Zwei Erbverträge fragliche Schlusserbfolge

September 16, 2017

Zwei Erbverträge fragliche Schlusserbfolge

Bayerisches Oberstes Landesgericht 1ZBR 67/92

RA und Notar Krau

In diesem Fall befasste sich das Bayerische Oberste Landesgericht mit der Auslegung von zwei Erbverträgen, die Ehegatten im Abstand von 20 Jahren geschlossen hatten.

Im Mittelpunkt stand die Frage, ob die im ersten Erbvertrag vereinbarte Schlusserbeneinsetzung durch den zweiten Erbvertrag aufgehoben wurde.

Die Fakten des Falles

Ein Ehepaar hatte 1946 einen Erbvertrag geschlossen, in dem sie sich gegenseitig zu Erben einsetzten und die Tochter des Ehemanns aus erster Ehe als Schlusserbin bestimmten.

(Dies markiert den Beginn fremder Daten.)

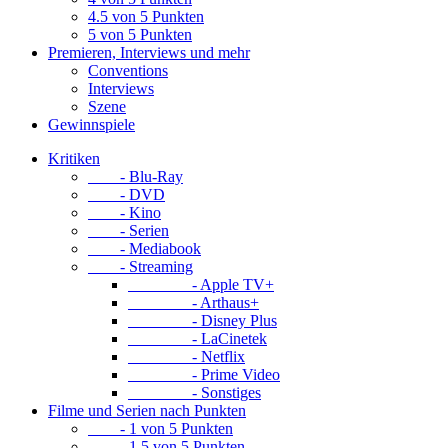
4.5 von 5 Punkten
5 von 5 Punkten
Premieren, Interviews und mehr
Conventions
Interviews
Szene
Gewinnspiele
Kritiken
- Blu-Ray
- DVD
- Kino
- Serien
- Mediabook
- Streaming
- Apple TV+
- Arthaus+
- Disney Plus
- LaCinetek
- Netflix
- Prime Video
- Sonstiges
Filme und Serien nach Punkten
- 1 von 5 Punkten
- 1.5 von 5 Punkten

1967 schlossen die Ehegatten einen weiteren Erbvertrag, in dem sie ihren Grundbesitz an die Tochter übergaben und ihr zwei Grundstücke als Vermächtnis vermachten.

Nach dem Tod der Ehefrau beantragte die Tochter einen Erbschein als Alleinerbin.

Der Bruder der Erblasserin war der Meinung, dass die Tochter nur Vermächtnisnehmerin sei und die gesetzliche Erbfolge eingetreten sei.

Zwei Erbverträge fragliche Schlusserbfolge

Die Entscheidung des Gerichts

Das Bayerische Oberste Landesgericht entschied, dass die Tochter Alleinerbin ist.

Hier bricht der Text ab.